• **TASK TO CARRY OUT**: All lines after the one containing "metale ușoare prin sistemul periat-aspirat." are needed, along with that line itself. Please repeat them exactly through the end of the entries.
SUPPLIED RECORDS START
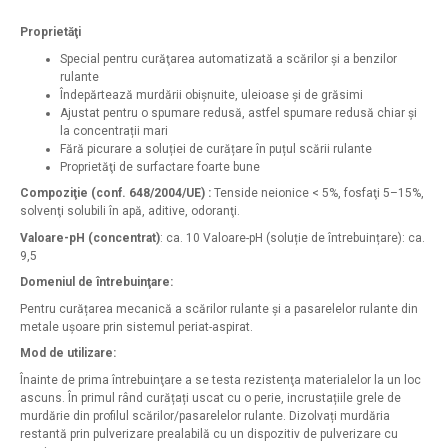
Proprietăţi
Special pentru curăţarea automatizată a scărilor şi a benzilor
rulante
Îndepărtează murdării obișnuite, uleioase și de grăsimi
Ajustat pentru o spumare redusă, astfel spumare redusă chiar și
la concentrații mari
Fără picurare a soluției de curățare în puțul scării rulante
Proprietăţi de surfactare foarte bune
Compoziţie (conf. 648/2004/UE) :
Tenside neionice < 5%, fosfaţi 5–15%,
solvenţi solubili în apă, aditive, odoranţi.
Valoare-pH (concentrat)
: ca. 10 Valoare-pH (soluție de întrebuințare): ca.
9,5
Domeniul de întrebuinţare:
Pentru curățarea mecanică a scărilor rulante și a pasarelelor rulante din
metale ușoare prin sistemul periat-aspirat.
Mod de utilizare:
Înainte de prima întrebuinţare a se testa rezistenţa materialelor la un loc
ascuns. În primul rând curățați uscat cu o perie, incrustațiile grele de
murdărie din profilul scărilor/pasarelelor rulante. Dizolvați murdăria
restantă prin pulverizare prealabilă cu un dispozitiv de pulverizare cu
SUPPLIED RECORDS END
• **THE ANSWER**:
metale ușoare prin sistemul periat-aspirat.
Mod de utilizare:
Înainte de prima întrebuinţare a se testa rezistenţa materialelor la un loc
ascuns. În primul rând curățați uscat cu o perie, incrustațiile grele de
murdărie din profilul scărilor/pasarelelor rulante. Dizolvați murdăria
restantă prin pulverizare prealabilă cu un dispozitiv de pulverizare cu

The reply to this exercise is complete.